GOAL OF THE EXERCISE: Pull every line from the records that has the word "modes" in it.

(Saved entries)
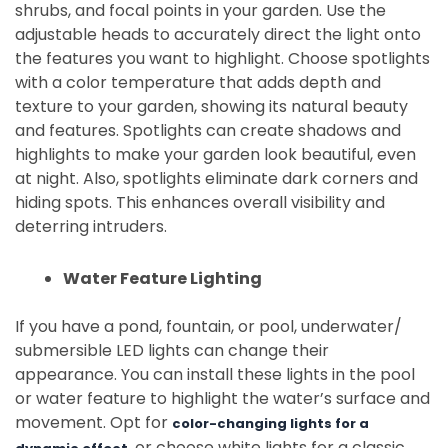
shrubs, and focal points in your garden. Use the
adjustable heads to accurately direct the light onto
the features you want to highlight. Choose spotlights
with a color temperature that adds depth and
texture to your garden, showing its natural beauty
and features. Spotlights can create shadows and
highlights to make your garden look beautiful, even
at night. Also, spotlights eliminate dark corners and
hiding spots. This enhances overall visibility and
deterring intruders.
Water Feature Lighting
If you have a pond, fountain, or pool, underwater/
submersible LED lights can change their
appearance. You can install these lights in the pool
or water feature to highlight the water’s surface and
movement. Opt for
color-changing lights for a
, or choose white lights for a classic,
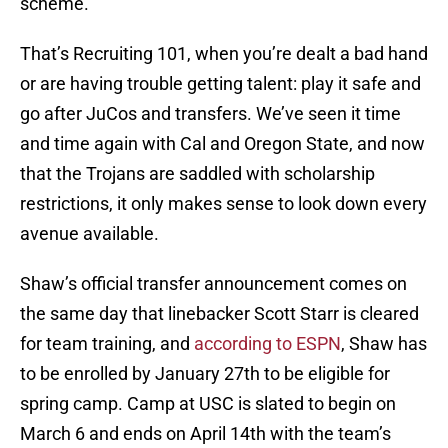
scheme.
That’s Recruiting 101, when you’re dealt a bad hand
or are having trouble getting talent: play it safe and
go after JuCos and transfers. We’ve seen it time
and time again with Cal and Oregon State, and now
that the Trojans are saddled with scholarship
restrictions, it only makes sense to look down every
avenue available.
Shaw’s official transfer announcement comes on
the same day that linebacker Scott Starr is cleared
for team training, and
according to ESPN
, Shaw has
to be enrolled by January 27th to be eligible for
spring camp. Camp at USC is slated to begin on
March 6 and ends on April 14th with the team’s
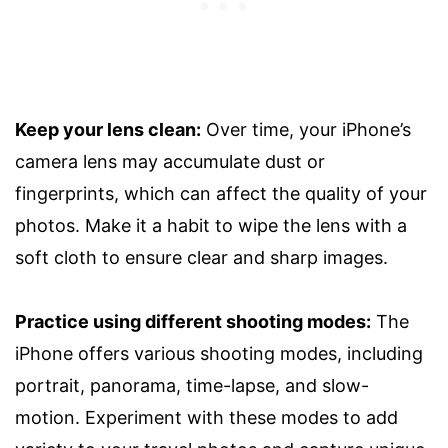
Keep your lens clean:
Over time, your iPhone’s
camera lens may accumulate dust or
fingerprints, which can affect the quality of your
photos. Make it a habit to wipe the lens with a
soft cloth to ensure clear and sharp images.
Practice using different shooting modes:
The
iPhone offers various shooting modes, including
portrait, panorama, time-lapse, and slow-
motion. Experiment with these modes to add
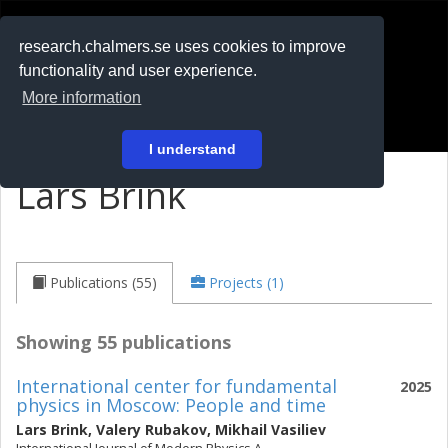
RESEARCH
.chalmers.se
research.chalmers.se uses cookies to improve
functionality and user experience.
På svenska
More information
Login
I understand
Lars Brink
Publications (55)
Projects (1)
Showing 55 publications
International center for fundamental
2025
physics in Moscow: People and time
Lars Brink
,
Valery Rubakov
,
Mikhail Vasiliev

YOUR SOLUTION:
Practice using different shooting modes:
iPhone offers various shooting modes, including
motion. Experiment with these modes to add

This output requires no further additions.